Parshat Tetzaveh
Overview
G-d tells Moshe to command the Jewish People to supply pure olive oil for the menorah in the Mishkan (Tent of Meeting). He also tells Moshe to organize the making of the bigdei kehuna (priestly garments): A breastplate, an ephod, a robe, a checkered tunic, a turban, a sash, a forehead-plate, and linen trousers. Upon their completion, Moshe is to perform a ceremony for seven days to consecrate Aharon and his sons. This includes offering sacrifices, dressing Aharon and his sons in their respective garments, and anointing Aharon with oil. G-d commands that every morning and afternoon a sheep be offered on the altar in the Mishkan. This offering should be accompanied by a meal-offering and libations of wine and oil. G-d commands that an altar for incense be built from acacia wood and covered with gold. Aharon and his descendants should burn incense on this altar every day.
Insights
Running On Empty
"they shall take for you pure, pressed olive oil for illumination, to kindle the lamp continually." (27:20)
When we look at the world around us, its easy to become despondent. For the most part, the world seems to be a very unspiritual place. Rampant materialism and the pleasures of the flesh seem to be the dominant messages of our society. The Jewish People, who brought the idea of love and the rights of man to the world, are relegated to the backwaters of spirituality. A Jewish spiritual seeker nowadays is more likely to travel to Katmandu than to Bnei Brak. And Jerusalem is seen as a subject for dissection on the operating table of nationalism rather than the world capital of spirituality.
For all the material benefits that our modern society affords, we grow spiritually more bereft from year to year. Our hope that G-d will send us very soon the redeemer that He has promised us seems so far removed from lives as to be almost like a dream.
And yet, against all the neon noise of anti-spirituality a little glimmer of hope has never been extinguished from our hearts.
In the days of the Holy Temple, every evening the kohanim would refill the lamps of the Menorah. Even though the summer nights were much shorter than the long nights of winter, the kohanim always poured the same amount of oil into the lamps. Thus, during the summer months, they would return in the morning to find oil still left in the Menorah.
One of the Menorahs lamps was quite unusual. Its name was the ner maaravi the Western Light. The ner maaravi received no more oil than its fellows, and yet, even after the longest nights of winter, the kohen would return in the morning to find it still burning. That evening he would rekindle the other lamps from the ner maaravi. In fact, there is an opinion that the ner maaravi was lit but once a year.
The miracle of the ner maaravi was a sign that the Divine Presence dwelled amongst the Jewish People. It continued to burn until the Kohen Hagadol, Shimon HaTzadik, passed from this world.

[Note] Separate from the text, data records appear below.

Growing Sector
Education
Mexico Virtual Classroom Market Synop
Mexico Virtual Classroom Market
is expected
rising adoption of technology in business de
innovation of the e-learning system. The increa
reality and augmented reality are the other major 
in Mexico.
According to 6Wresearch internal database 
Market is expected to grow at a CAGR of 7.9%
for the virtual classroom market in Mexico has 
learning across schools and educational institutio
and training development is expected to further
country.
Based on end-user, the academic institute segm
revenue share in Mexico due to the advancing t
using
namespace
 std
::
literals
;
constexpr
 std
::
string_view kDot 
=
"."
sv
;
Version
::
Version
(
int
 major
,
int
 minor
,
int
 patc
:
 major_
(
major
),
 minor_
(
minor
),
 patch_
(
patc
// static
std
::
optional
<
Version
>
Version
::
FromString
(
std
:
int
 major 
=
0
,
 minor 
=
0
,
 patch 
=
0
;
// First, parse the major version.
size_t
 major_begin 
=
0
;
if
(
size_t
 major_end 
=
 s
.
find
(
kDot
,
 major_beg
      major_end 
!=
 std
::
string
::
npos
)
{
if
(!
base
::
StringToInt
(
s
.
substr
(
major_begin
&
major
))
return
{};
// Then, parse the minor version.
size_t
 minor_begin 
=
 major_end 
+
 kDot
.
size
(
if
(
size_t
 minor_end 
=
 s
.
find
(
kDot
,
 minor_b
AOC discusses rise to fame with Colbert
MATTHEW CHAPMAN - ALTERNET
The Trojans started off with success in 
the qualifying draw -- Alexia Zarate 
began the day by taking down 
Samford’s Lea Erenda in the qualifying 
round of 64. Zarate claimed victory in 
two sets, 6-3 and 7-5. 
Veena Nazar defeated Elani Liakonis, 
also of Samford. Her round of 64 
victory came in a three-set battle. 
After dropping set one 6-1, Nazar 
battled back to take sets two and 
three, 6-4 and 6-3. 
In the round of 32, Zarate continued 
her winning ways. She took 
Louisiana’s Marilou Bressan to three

One year, the olive harvest in Eretz Yisrael was extremely meager and there was but a tiny fraction of the oil needed to kindle the lights of the Menorah. The kohanim wept, taking this deficiency to be sign of Divine displeasure. However, instead of the lamps spluttering into darkness in the middle of the winter nights, G-d made as even bigger miracle: Not only did the ner maaravi burn throughout the night - but it was joined by the other six lamps as well and they all burned brightly throughout the night with a totally insufficient amount of oil.
The Jewish People are like the lamps of the Menorah running on empty, but still burning with a quiet powerful flame.

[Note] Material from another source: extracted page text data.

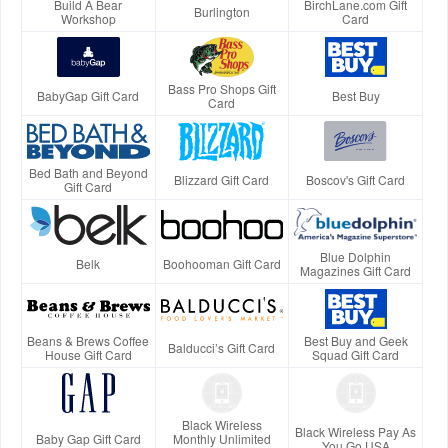
Build A Bear
BirchLane.com Gift
Burlington
Workshop
Card
Bass Pro Shops Gift
BabyGap Gift Card
Best Buy
Card
Bed Bath and Beyond
Blizzard Gift Card
Boscov's Gift Card
Gift Card
Blue Dolphin
Belk
Boohooman Gift Card
Magazines Gift Card
Beans & Brews Coffee
Best Buy and Geek
Balducci’s Gift Card
House Gift Card
Squad Gift Card
Black Wireless
Black Wireless Pay As
Baby Gap Gift Card
Monthly Unlimited
You Go USA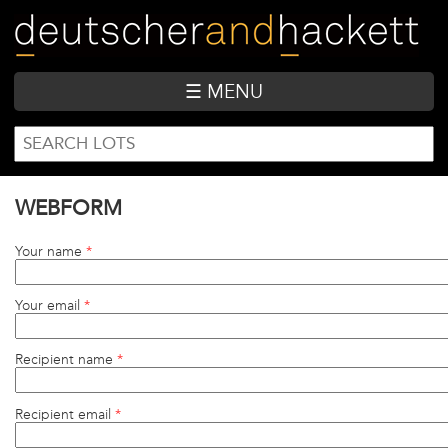
Skip
to
main
content
☰ MENU
SEARCH
Search
FORM
WEBFORM
Your name
*
Your email
*
Recipient name
*
Recipient email
*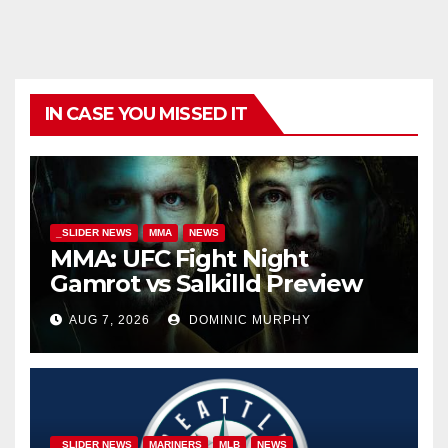
IN CASE YOU MISSED IT
_SLIDER NEWS
MMA
NEWS
MMA: UFC Fight Night
Gamrot vs Salkilld Preview
AUG 7, 2026
DOMINIC MURPHY
_SLIDER NEWS
MARINERS
MLB
NEWS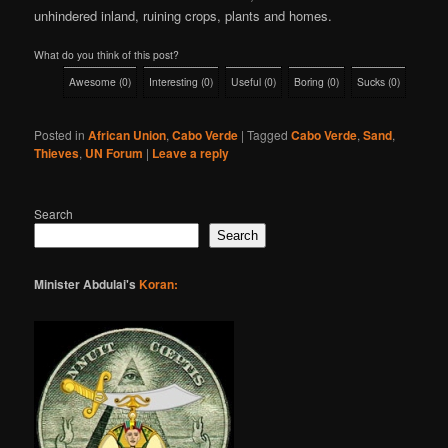
unhindered inland, ruining crops, plants and homes.
What do you think of this post?
Awesome
(
0
)
Interesting
(
0
)
Useful
(
0
)
Boring
(
0
)
Sucks
(
0
)
Posted in
African Union
,
Cabo Verde
|
Tagged
Cabo Verde
,
Sand
,
Thieves
,
UN Forum
|
Leave a reply
Search
Search
Minister Abdulai's
Koran: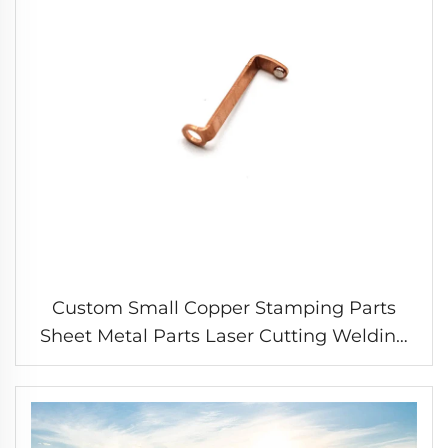
Custom Small Copper Stamping Parts
Sheet Metal Parts Laser Cutting Welding
Stamping Service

G-d sent us into exile some two thousand years ago. His displeasure was well-deserved, as a reading of prophets like Yirmiyahu so clearly portrays. Even though we have eaten the bitter harvest of exile these two thousand years, G-d has performed a miracle unparalled in the history of mankind, for the light of the Jewish survival still burns miraculously in a world which gets darker daily.